Never has a video game title been so apt. You are a gun. In every sense of the word, you are literally a gun. What else is a mech other than a walking tank? Uragun does not flatter itself in this regard either as it provides a plethora of different guns and special abilities in the form of "heat attacks". Both of these offensive weaponry work perfectly in conjunction to defend yourself against your enemies and combat them competently. Some weapons provided are more effective against certain types of enemies too which injects a decent level of strategy to the chaos rather than just mindless shooting. Experimentation is key, especially when considering how to best conquer large swarms versus a singular heavily armoured foe.

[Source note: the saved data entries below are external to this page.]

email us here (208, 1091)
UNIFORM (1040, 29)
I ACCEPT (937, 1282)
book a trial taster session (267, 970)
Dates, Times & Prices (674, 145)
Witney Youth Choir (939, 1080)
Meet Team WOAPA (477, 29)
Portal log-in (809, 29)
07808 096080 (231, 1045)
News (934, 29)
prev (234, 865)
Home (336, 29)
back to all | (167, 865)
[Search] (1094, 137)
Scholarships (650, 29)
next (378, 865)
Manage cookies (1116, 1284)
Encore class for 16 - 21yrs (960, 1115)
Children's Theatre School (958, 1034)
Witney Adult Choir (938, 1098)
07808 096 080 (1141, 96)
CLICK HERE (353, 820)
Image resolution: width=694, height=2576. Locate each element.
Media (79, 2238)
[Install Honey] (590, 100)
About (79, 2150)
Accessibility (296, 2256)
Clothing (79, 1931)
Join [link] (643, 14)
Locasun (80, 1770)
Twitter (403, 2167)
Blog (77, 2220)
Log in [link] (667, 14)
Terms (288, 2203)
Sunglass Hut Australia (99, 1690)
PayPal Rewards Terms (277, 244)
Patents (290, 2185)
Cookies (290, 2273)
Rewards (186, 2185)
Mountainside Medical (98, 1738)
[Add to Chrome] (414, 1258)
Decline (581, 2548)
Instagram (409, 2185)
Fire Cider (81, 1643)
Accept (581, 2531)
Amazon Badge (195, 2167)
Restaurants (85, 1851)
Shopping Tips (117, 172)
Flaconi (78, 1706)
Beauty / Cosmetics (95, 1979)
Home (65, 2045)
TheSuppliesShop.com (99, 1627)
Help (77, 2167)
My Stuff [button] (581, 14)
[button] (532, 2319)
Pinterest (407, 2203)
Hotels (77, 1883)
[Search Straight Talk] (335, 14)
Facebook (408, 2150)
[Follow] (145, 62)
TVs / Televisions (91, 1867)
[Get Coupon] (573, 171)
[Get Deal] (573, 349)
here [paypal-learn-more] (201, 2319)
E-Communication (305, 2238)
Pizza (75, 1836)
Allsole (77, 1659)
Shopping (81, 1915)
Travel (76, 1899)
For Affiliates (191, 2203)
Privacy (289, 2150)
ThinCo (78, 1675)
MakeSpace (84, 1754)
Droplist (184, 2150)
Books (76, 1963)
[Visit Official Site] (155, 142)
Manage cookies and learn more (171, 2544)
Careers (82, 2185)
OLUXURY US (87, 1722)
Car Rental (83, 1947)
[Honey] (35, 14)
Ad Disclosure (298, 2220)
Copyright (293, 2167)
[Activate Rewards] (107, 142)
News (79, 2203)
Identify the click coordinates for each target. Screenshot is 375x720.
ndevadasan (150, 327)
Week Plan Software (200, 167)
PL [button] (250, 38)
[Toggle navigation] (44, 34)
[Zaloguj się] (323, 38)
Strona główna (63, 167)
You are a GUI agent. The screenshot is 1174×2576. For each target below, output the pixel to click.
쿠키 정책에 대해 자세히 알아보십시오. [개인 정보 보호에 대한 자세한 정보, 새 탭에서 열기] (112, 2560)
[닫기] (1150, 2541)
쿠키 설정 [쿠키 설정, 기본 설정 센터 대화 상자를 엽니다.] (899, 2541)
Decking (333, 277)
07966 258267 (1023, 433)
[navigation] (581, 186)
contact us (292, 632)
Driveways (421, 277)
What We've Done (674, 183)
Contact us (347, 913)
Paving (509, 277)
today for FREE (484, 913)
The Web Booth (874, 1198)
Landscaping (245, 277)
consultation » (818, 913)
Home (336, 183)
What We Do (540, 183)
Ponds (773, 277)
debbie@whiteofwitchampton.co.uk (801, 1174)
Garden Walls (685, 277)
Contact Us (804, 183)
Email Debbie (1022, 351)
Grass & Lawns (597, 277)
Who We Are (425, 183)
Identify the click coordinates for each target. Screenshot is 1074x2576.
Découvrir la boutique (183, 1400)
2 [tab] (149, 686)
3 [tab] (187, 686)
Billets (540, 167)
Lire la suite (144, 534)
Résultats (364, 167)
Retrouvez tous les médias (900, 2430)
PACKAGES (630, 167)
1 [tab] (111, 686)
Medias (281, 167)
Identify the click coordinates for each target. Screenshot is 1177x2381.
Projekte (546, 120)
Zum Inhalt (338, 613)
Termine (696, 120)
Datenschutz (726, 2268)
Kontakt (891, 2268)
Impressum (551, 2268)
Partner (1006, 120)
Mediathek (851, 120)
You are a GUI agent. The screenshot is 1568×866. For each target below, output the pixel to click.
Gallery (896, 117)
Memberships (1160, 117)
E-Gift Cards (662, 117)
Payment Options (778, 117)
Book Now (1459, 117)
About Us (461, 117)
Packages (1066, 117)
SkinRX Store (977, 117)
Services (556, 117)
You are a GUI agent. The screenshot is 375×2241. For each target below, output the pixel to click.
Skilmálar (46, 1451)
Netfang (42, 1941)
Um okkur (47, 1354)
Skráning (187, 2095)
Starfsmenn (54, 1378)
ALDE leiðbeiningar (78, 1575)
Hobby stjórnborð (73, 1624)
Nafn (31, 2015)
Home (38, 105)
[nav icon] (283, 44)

Devising a dynamic plan in battle and executing it feels extremely satisfying and awards you with a level of control and agency in combat that I was not expecting from a game as fast-paced as this. Heat Attacks also encourage players to be offensive and aggressive as enemies will drop orbs that will power up your special attacks when defeated. All of these qualities crescendo into unrelenting warfare that remains fun and engaging throughout the game, well throughout the demo at least.
It seems like a no brainer but Mech combat really lends itself perfectly to the twin shooter genre, I'm surprised it hasn't been done before. It affords players much more manoeuvrability and speed as well as increased vision and scope of the battlefield. It makes a lot more sense for a machine to absorb power-ups, weapons and abilities in battle than a human, for example, as well. The only aspect that is disappointing, as far as gameplay is concerned, is the omission of multiplayer of any kind. Uragun could really benefit from including a co-op mode at the very least. It has the potential to be a special game if it was part of a larger multiplayer ecosystem filled with all the facets that come along with that, minus any egregious micro-transactions of course. With that said though, at its core it is still a solid and fun experience.
This appears to be Kool2play's first foray into gaming, with two mysterious other projects in the works, codenamed "Project Y" and "Project X". Despite their lack of experience, Uragun not only feels intuitive and smooth but it looks nothing short of amazing. The graphics on display here are quite impressive as are the animations, especially in the effects that your guns and abilities emit. When the proverbial shit hits the fan the screen fills with a celebration of explosions, lasers and lights which is a sight to behold. Add to this varied, colourful and distinct location in which to commence battle and it makes for a truly epic experience.
Uragun's brilliance is that it knows exactly what it wants and needs to be. Its focus is clear and it executes it seemingly flawlessly. With enough content and variation within, this game has the potential to be a real classic of the genre. I would recommend you keep a close eye on this title, especially if you're a big fan of Mech combat and/or twin-stick shooters!